There are several different kinds of registers:

• argument registers
• scratch registers
• return value registers
• return address register
• stack pointer register

The argument registers are used to pass parameters.  So, if a function has a signature such as int time2string (char *where, int value ) that means that

• $a0 is used to pass where
• $a1 is used to pass value
• $ra is used to pass return address

Further, since these three registers are scratch (aka call clobbered), we cannot expect them to survive further function calling from within the body of time2string (which calls hexasc).  This means that if you need the values initially passed to time2string in any of those registers after a nested call (e.g. to hexasc), you have to save them somewhere first.  This is where the PUSH and POP come in, though these macros are reflective of x86 32-bit calling conventions rather than how things are commonly done on MIPS or RISC V.

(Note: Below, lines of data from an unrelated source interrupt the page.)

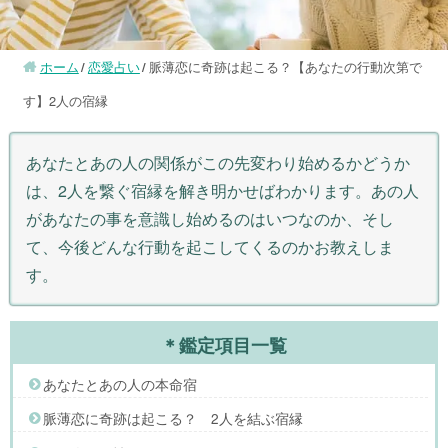
ホーム
恋愛占い
脈薄恋に奇跡は起こる？【あなたの行動次第で
す】2人の宿縁
あなたとあの人の関係がこの先変わり始めるかどうか
は、2人を繋ぐ宿縁を解き明かせばわかります。あの人
があなたの事を意識し始めるのはいつなのか、そし
て、今後どんな行動を起こしてくるのかお教えしま
す。
＊鑑定項目一覧
あなたとあの人の本命宿
脈薄恋に奇跡は起こる？ 2人を結ぶ宿縁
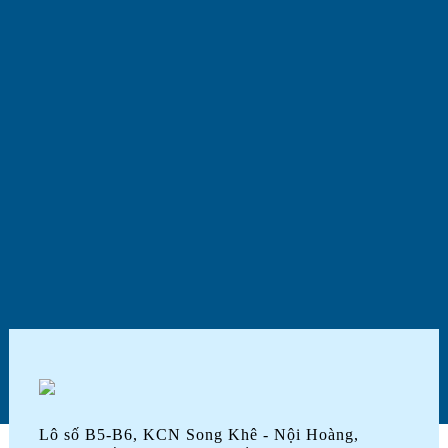
Lô số B5-B6, KCN Song Khê - Nội Hoàng,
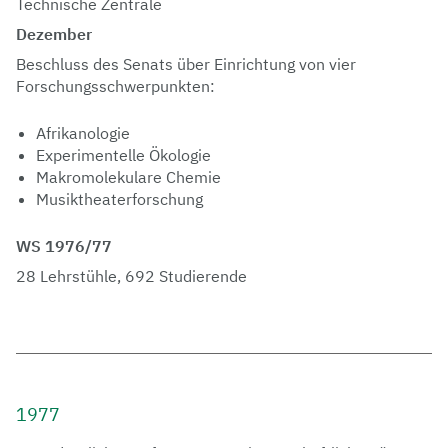
Technische Zentrale
Dezember
Beschluss des Senats über Einrichtung von vier
Forschungsschwerpunkten:
Afrikanologie
Experimentelle Ökologie
Makromolekulare Chemie
Musiktheaterforschung
WS 1976/77
28 Lehrstühle, 692 Studierende
1977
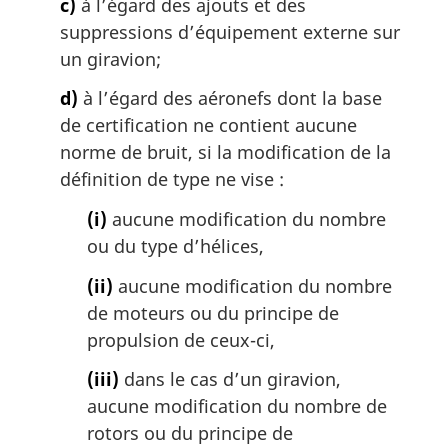
c)
à l’égard des ajouts et des
suppressions d’équipement externe sur
un giravion;
d)
à l’égard des aéronefs dont la base
de certification ne contient aucune
norme de bruit, si la modification de la
définition de type ne vise :
(i)
aucune modification du nombre
ou du type d’hélices,
(ii)
aucune modification du nombre
de moteurs ou du principe de
propulsion de ceux-ci,
(iii)
dans le cas d’un giravion,
aucune modification du nombre de
rotors ou du principe de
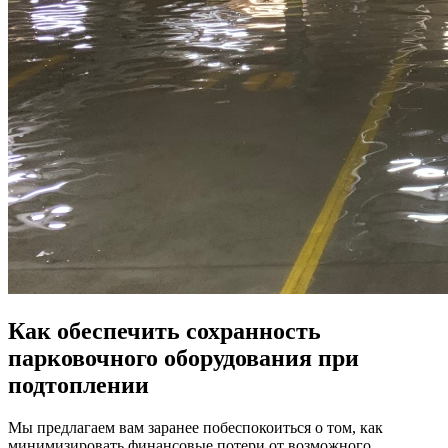
Как обеспечить сохранность
парковочного оборудования при
подтоплении
Мы предлагаем вам заранее побеспокоиться о том, как
минимизировать финансовые потери от возможного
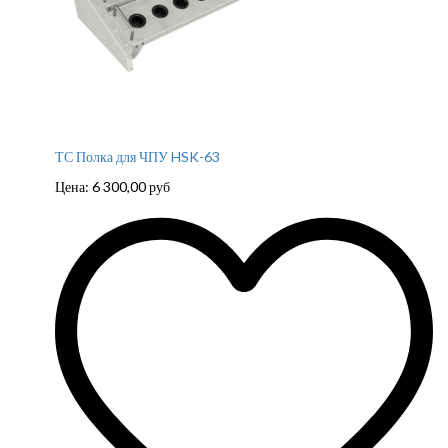
ТС Полка для ЧПУ HSK-63
Цена:
6 300,00
руб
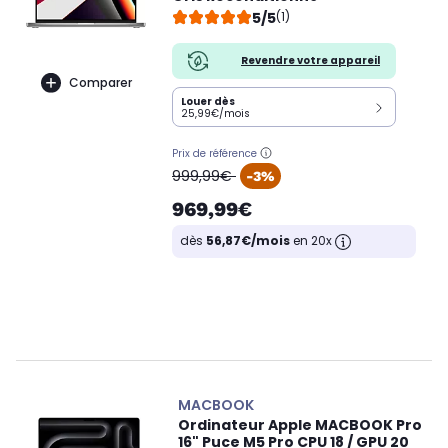
5/5
(1)
Revendre votre appareil
Comparer
Louer dès
25,99€/mois
Prix de référence
oldPrice
999,99€
-3%
969,99€
dès
56,87€/mois
en 20x
MACBOOK
Ordinateur Apple MACBOOK Pro
16" Puce M5 Pro CPU 18 / GPU 20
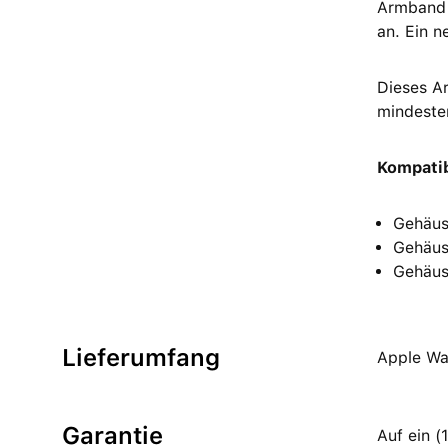
Armband e
an. Ein n
Dieses A
mindeste
Kompatib
Gehäus
Gehäus
Gehäus
Lieferumfang
Apple Wa
Garantie
Auf ein 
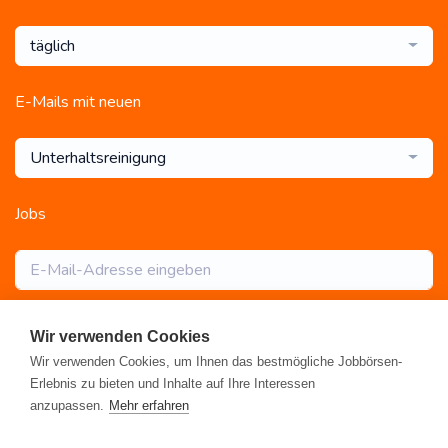
täglich
E-Mails mit neuen
Unterhaltsreinigung
Jobs
Abonnieren
Wir verwenden Cookies
Wir verwenden Cookies, um Ihnen das bestmögliche Jobbörsen-
Erlebnis zu bieten und Inhalte auf Ihre Interessen
anzupassen.
Mehr erfahren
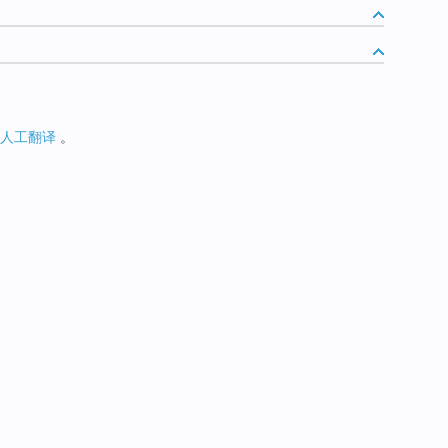
人工翻译
。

For an aside, some instructors like to work with these concepts (push & pop) and though they do work, they are not actually used like this on MIPS or RISC V in practice (however, other architectures, namely x86 do this).  On these RISC processors, stack frames sizes are computed once for the whole function and allocated (and deallocated) en masse rather than by individual pushes (and pops).  To digress further, those macros should be using addiu instead of addi because pointer arithmetic is unsigned arithmetic and you don't want signed overflow checking there.

Pushing $ra at the beginning of time2string makes sense: the function will repurpose $ra to make the call to hexasc, and yet will still need the original incoming value of $ra to return to its caller (via the jr $ra at the end).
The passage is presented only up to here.